# How do you pack your lens hoods when traveling?



## Moody Blues (Aug 10, 2012)

I travel quite a bit with my gear. I use a Thinktank Airport Security 2. I typically pack the lenses in the bag with the hoods on and reversed. This takes up so much additional room though compared to taking all of the hoods off and then nesting the hoods together and into one divider. 

I am interested to see what other people do.


----------



## neuroanatomist (Aug 10, 2012)

I pack most lenses with the hoods reversed. The exceptions are the very wide, very shallow hoods for the 16-35 II and TS-E 24mm II, which get packed separate from the lens.


----------



## Razor2012 (Aug 10, 2012)

Right now they're just in my bag at the top of a divider like yours, except for my 70-200 hood which is in the original case it came in. I'm thinking about putting all my lenses in a Pelican case, not sure though.


----------



## Chris Burch (Aug 10, 2012)

I stack all of my hoods together and slide them over the small end of my 20-700 f/2.8. I sized the divider section for that lens to be big enough to accommodate the hoods, so the hoods fit in snugly and also hold the lens in place. That lens fits vertically into my bag...I wouldn't use this method if I had the lay the lens down on its side.


----------



## neuroanatomist (Aug 10, 2012)

The reason I like them reversed on their lens is that when I reach into my bag to pull out a lens and use it, I don't want to also have to dig around separately to find the specific bud for that lens and remove it from its place in a stack of hoods.


----------



## Moody Blues (Aug 10, 2012)

neuroanatomist said:


> The reason I like them reversed on their lens is that when I reach into my bag to pull out a lens and use it, I don't want to also have to dig around separately to find the specific bud for that lens and remove it from its place in a stack of hoods.
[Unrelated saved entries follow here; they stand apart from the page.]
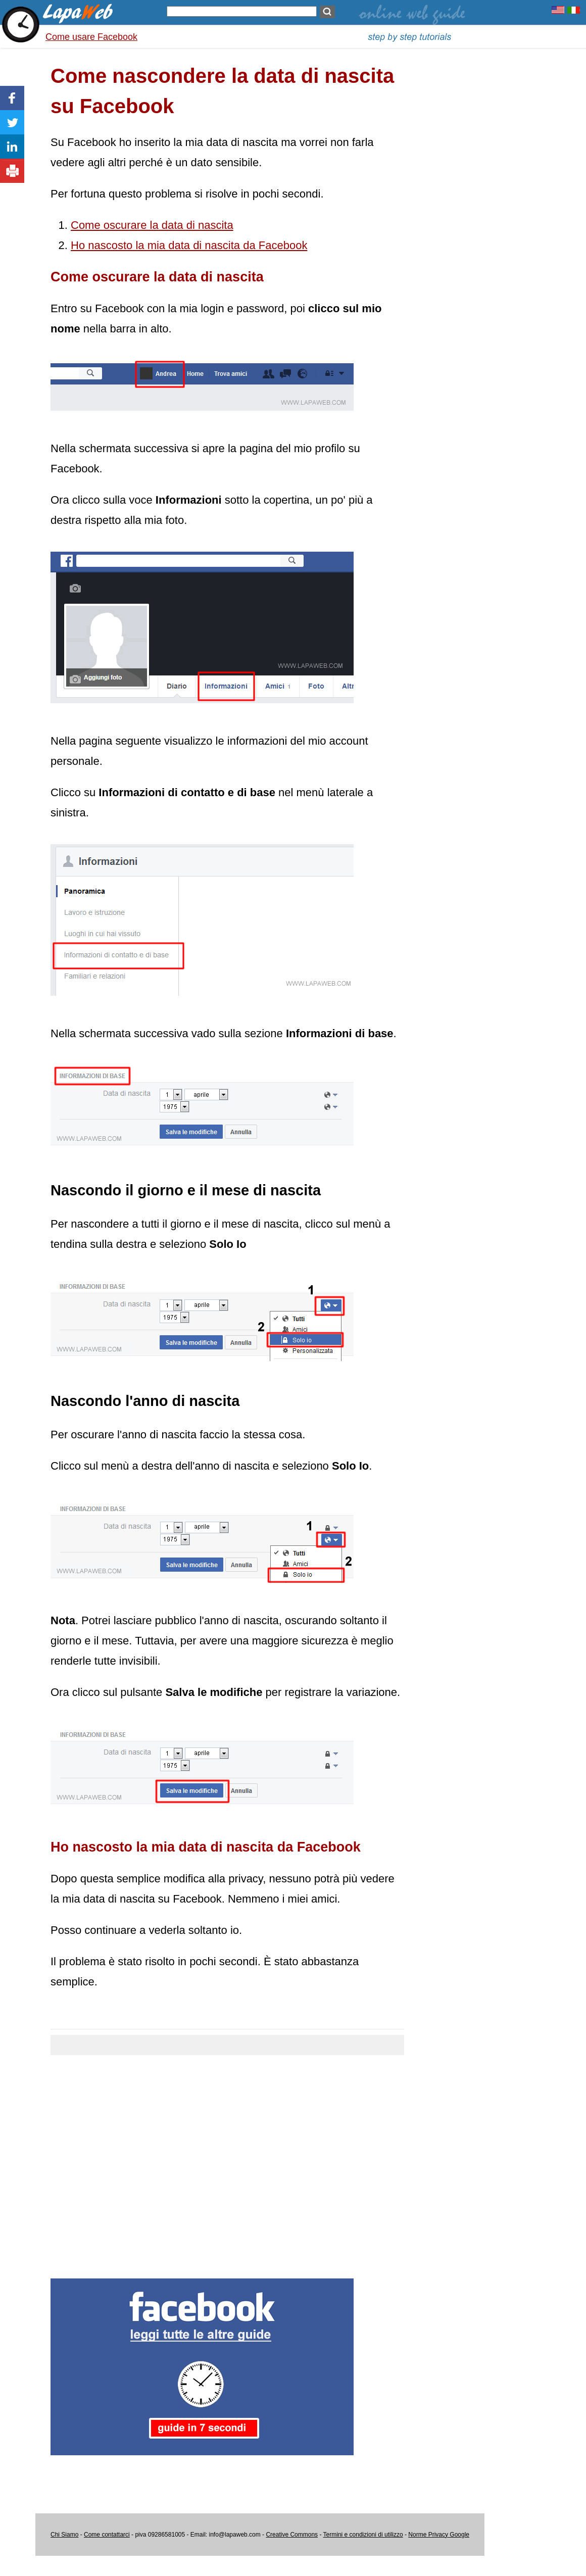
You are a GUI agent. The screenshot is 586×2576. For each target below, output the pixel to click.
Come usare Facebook (91, 37)
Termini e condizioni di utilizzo (363, 2534)
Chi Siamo (64, 2534)
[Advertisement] (227, 2161)
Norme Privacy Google (438, 2534)
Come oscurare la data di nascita (152, 225)
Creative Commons (292, 2534)
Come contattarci (107, 2534)
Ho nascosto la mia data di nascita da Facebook (189, 245)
I guess that I should clarify that this is more for when you are in transit to somewhere. I just tried nesting all of my hoods together and it works quite nicely. I can then coil up all of my battery cords and fill the void.


----------



## dlleno (Aug 10, 2012)

when I load for easiest access, The 17-55 has the hood on correctly and with lens cap off, either separately or attached to the camera. When I load for transit, the hood is reversed and lens cap is on. 

70-200 is bagged with hood reversed with lens cap on (cause there isn't room to install the hood normally) either separately or attached to camera.
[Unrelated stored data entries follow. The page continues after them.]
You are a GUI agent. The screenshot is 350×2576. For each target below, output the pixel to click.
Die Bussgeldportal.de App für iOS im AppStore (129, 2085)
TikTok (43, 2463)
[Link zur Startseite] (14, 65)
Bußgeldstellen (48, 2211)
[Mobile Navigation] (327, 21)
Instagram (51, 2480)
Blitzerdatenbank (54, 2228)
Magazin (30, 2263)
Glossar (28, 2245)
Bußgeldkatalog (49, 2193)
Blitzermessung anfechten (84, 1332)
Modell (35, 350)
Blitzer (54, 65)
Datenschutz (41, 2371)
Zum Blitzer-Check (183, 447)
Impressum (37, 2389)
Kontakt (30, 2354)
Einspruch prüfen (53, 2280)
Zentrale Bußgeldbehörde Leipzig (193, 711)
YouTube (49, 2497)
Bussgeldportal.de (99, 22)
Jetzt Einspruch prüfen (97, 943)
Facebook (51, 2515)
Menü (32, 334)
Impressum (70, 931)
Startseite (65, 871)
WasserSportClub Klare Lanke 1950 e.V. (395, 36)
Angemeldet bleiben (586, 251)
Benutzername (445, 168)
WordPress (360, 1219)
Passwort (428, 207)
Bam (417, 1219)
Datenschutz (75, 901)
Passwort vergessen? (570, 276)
the 10-22 hood is too big to be stored on the lens, and rides in a separate compartment


----------



## nebugeater (Aug 10, 2012)

Where can I get a 20 - 700 2.8. 




Chris Burch said:


> I stack all of my hoods together and slide them over the small end of my 20-700 f/2.8. I sized the divider section for that lens to be big enough to accommodate the hoods, so the hoods fit in snugly and also hold the lens in place. That lens fits vertically into my bag...I wouldn't use this method if I had the lay the lens down on its side.


----------



## Razor2012 (Aug 10, 2012)

nebugeater said:


> Where can I get a 20 - 700 2.8.
> 
> 
> 
> ...



Any camera store including online or eBay.


----------



## Ryan708 (Aug 10, 2012)

nebugeater said:


> Where can I get a 20 - 700 2.8.
> 
> 
> 
> ...




Man an ultrawide to supertelephoto f/2.8 35Xzoom. I want it. haha sounds like something sigma would make and sell for 32 grand.... no wait thats the 200-500 f/2.8


----------



## scottkinfw (Aug 11, 2012)

Moody Blues said:


> I travel quite a bit with my gear. I use a Thanktank Airport Security 2. I typically pack the lenses in the bag with the hoods on and reversed. This takes up so much additional room though compared to taking all of the hoods off and then nesting the hoods together and into one divider.
> 
> I am interested to see what other people do.



ditto


----------



## RayValdez360 (Aug 11, 2012)

I just leave the hood on my lens with the lens cap on too except for my 70-200. It just makes things faster.


----------



## Richard8971 (Aug 11, 2012)

For the most part I just attach the hoods reversed on my lenses. Takes up way less room and makes it handy to get them when I need them.

D


----------



## Quasimodo (Aug 11, 2012)

Chris Burch said:


> I stack all of my hoods together and slide them over the small end of my 20-700 f/2.8. I sized the divider section for that lens to be big enough to accommodate the hoods, so the hoods fit in snugly and also hold the lens in place. That lens fits vertically into my bag...I wouldn't use this method if I had the lay the lens down on its side.



+1 Brilliant suggestion on stacking it on the 70-200! Never thought on it before, but it has irritated me. Today I am shooting a friends child who plays in a national tennis finale, and as it happens, I needed the advice right away I use a Domke Ruggedwear F2 (also have a photobackpack), and with this advice I was able to pack a 1Ds III and a 5D II w/grip, plus my 70-200, 100L, 135L and a Siggy 85. Wondering if I should bring a wide for the whole court (maybe 24-105 or the 16-35 II). Anyway, thanks for a good advice.

G.


----------



## marekjoz (Aug 11, 2012)

Stacking together with 70-200 in the hood of 70-200. It was the way to put it all in my backback.


----------



## gferdinandsen (Aug 11, 2012)

I stack all my hoods up and place them in my 70-200 f2.8 case, which I pack in my luggage.


----------



## bornshooter (Aug 11, 2012)

i just reverse my hoods on my lenses the way its meant to be  takes up less space.


----------



## Rocky (Aug 11, 2012)

All my lens hoods are reverse mounted with the lens along with both caps in my camera case. During shooting, all my lenses can go back into the case with the hood in the normal position. I am using a crop body. therefore I can use the 17-55 f2.8 lens hood on my 17-40mm. It saves quite a bit of space.


----------